● Data supplied:
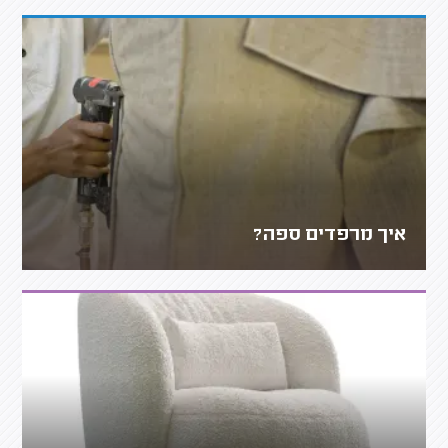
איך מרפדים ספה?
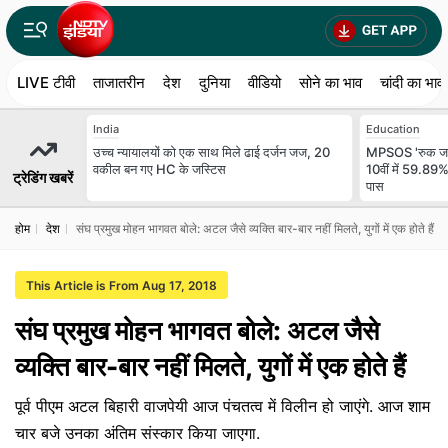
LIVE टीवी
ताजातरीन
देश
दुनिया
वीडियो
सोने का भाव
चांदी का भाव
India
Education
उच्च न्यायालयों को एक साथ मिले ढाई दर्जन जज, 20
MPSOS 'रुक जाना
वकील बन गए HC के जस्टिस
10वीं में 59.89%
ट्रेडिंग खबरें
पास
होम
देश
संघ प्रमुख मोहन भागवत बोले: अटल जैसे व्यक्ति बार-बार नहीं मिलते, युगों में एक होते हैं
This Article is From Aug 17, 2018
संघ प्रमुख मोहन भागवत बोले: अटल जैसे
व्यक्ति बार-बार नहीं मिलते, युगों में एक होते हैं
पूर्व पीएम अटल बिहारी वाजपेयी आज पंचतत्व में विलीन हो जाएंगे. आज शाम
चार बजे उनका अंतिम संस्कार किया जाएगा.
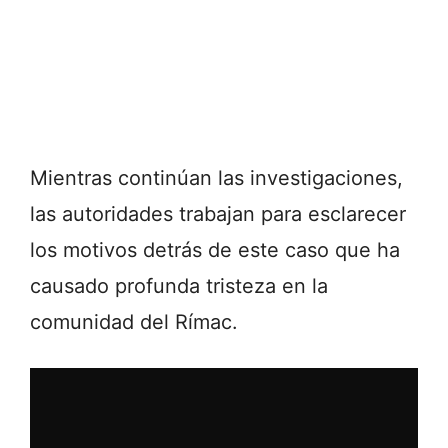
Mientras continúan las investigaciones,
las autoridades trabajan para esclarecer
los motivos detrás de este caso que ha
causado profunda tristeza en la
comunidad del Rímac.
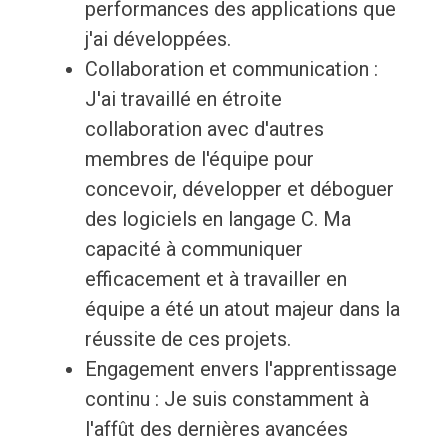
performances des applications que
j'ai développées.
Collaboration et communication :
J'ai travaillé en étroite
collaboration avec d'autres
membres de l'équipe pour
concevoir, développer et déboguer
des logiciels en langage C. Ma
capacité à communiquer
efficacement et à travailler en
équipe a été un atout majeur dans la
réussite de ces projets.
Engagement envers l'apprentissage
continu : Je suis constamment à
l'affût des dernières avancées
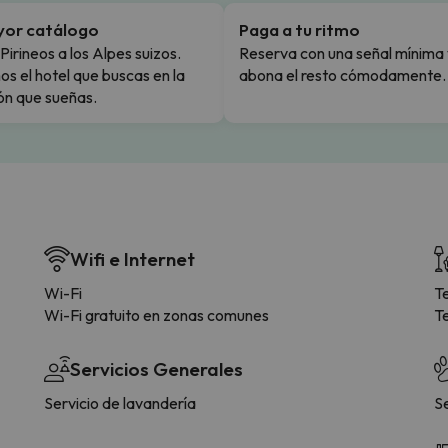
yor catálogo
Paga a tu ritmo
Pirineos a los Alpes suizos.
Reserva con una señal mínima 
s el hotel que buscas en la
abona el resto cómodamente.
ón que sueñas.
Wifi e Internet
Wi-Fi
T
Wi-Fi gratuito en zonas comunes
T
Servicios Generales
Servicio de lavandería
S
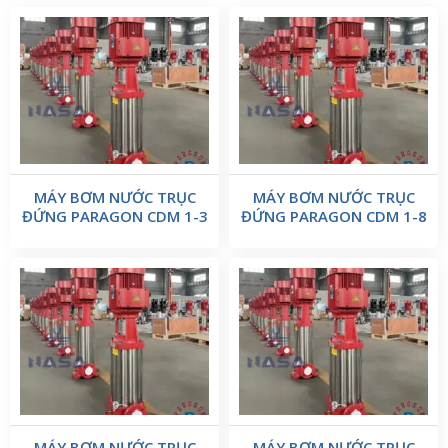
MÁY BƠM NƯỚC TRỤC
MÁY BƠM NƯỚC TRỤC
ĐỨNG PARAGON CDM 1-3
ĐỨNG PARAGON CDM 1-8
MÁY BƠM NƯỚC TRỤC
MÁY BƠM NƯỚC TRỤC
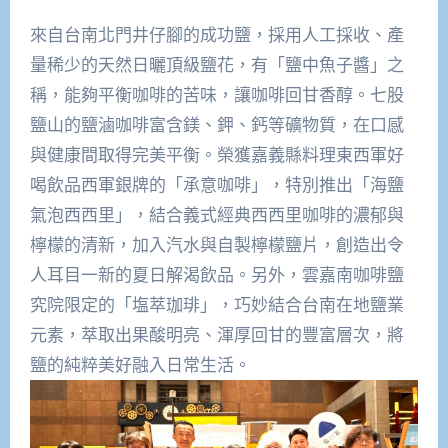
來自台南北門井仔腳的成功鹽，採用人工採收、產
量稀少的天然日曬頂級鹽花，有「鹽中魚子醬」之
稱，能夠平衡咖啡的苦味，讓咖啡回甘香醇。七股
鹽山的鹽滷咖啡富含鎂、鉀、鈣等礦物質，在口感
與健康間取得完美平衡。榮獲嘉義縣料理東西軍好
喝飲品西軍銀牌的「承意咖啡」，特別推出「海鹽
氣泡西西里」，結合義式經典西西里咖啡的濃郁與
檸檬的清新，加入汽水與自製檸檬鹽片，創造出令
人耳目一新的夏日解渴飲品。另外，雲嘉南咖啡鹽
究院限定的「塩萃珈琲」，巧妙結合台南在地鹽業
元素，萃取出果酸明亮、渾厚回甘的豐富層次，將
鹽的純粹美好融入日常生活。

● Your assignment: Only lines from the one holding "membres de l'équipe pour" through the last line of the entries above are wanted, both ends included, each retyped exactly; no pictures.

● Solution for this task:
membres de l'équipe pour
concevoir, développer et déboguer
des logiciels en langage C. Ma
capacité à communiquer
efficacement et à travailler en
équipe a été un atout majeur dans la
réussite de ces projets.
Engagement envers l'apprentissage
continu : Je suis constamment à
l'affût des dernières avancées
yor catálogo
Paga a tu ritmo
Pirineos a los Alpes suizos.
Reserva con una señal mínima 
s el hotel que buscas en la
abona el resto cómodamente.
ón que sueñas.
Wifi e Internet
Wi-Fi
T
Wi-Fi gratuito en zonas comunes
T
Servicios Generales
Servicio de lavandería
S
MÁY BƠM NƯỚC TRỤC
MÁY BƠM NƯỚC TRỤC
ĐỨNG PARAGON CDM 1-3
ĐỨNG PARAGON CDM 1-8
MÁY BƠM NƯỚC TRỤC
MÁY BƠM NƯỚC TRỤC
來自台南北門井仔腳的成功鹽，採用人工採收、產
量稀少的天然日曬頂級鹽花，有「鹽中魚子醬」之
稱，能夠平衡咖啡的苦味，讓咖啡回甘香醇。七股
鹽山的鹽滷咖啡富含鎂、鉀、鈣等礦物質，在口感
與健康間取得完美平衡。榮獲嘉義縣料理東西軍好
喝飲品西軍銀牌的「承意咖啡」，特別推出「海鹽
氣泡西西里」，結合義式經典西西里咖啡的濃郁與
檸檬的清新，加入汽水與自製檸檬鹽片，創造出令
人耳目一新的夏日解渴飲品。另外，雲嘉南咖啡鹽
究院限定的「塩萃珈琲」，巧妙結合台南在地鹽業
元素，萃取出果酸明亮、渾厚回甘的豐富層次，將
鹽的純粹美好融入日常生活。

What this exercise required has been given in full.